Could you show all lines in the entries below that contain the string "摇篮挂件"?

--- Excerpted records Enclosed Below ---

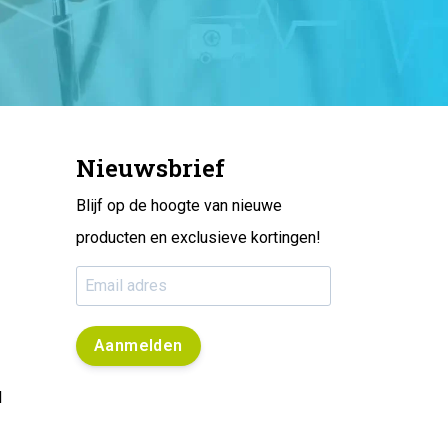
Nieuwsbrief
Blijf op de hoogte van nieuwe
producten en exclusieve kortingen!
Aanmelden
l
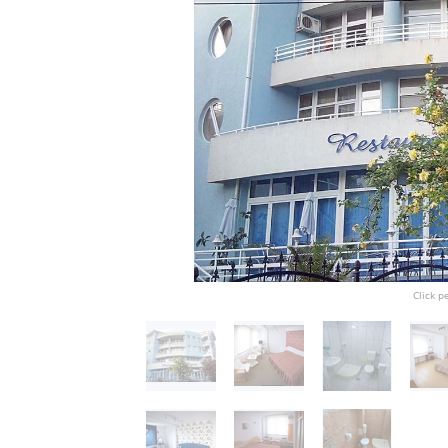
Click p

--- End of Enclosed Excerpted records ---
--- Excerpted records Enclosed Below ---

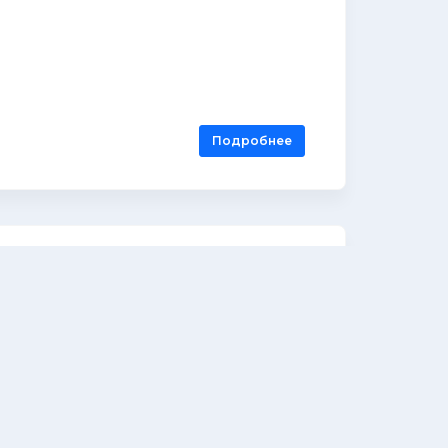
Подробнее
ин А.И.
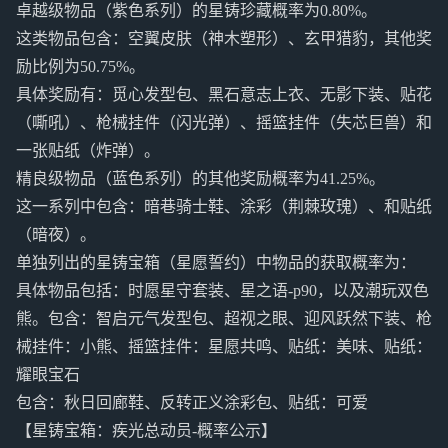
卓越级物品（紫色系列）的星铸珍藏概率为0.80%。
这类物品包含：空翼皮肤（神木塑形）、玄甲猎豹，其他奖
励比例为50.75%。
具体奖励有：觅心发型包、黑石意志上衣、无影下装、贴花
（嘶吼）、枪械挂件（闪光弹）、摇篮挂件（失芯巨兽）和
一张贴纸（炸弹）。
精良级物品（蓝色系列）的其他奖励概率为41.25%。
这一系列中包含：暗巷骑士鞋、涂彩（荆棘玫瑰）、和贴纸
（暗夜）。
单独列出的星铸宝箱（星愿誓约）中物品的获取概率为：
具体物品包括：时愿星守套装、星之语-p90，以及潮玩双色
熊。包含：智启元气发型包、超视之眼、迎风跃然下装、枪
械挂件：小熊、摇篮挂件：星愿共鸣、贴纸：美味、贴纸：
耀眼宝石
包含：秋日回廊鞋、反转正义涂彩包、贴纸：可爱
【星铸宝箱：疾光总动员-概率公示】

--- End of Enclosed Excerpted records ---

→ **Result of this task**
（嘶吼）、枪械挂件（闪光弹）、摇篮挂件（失芯巨兽）和
械挂件：小熊、摇篮挂件：星愿共鸣、贴纸：美味、贴纸：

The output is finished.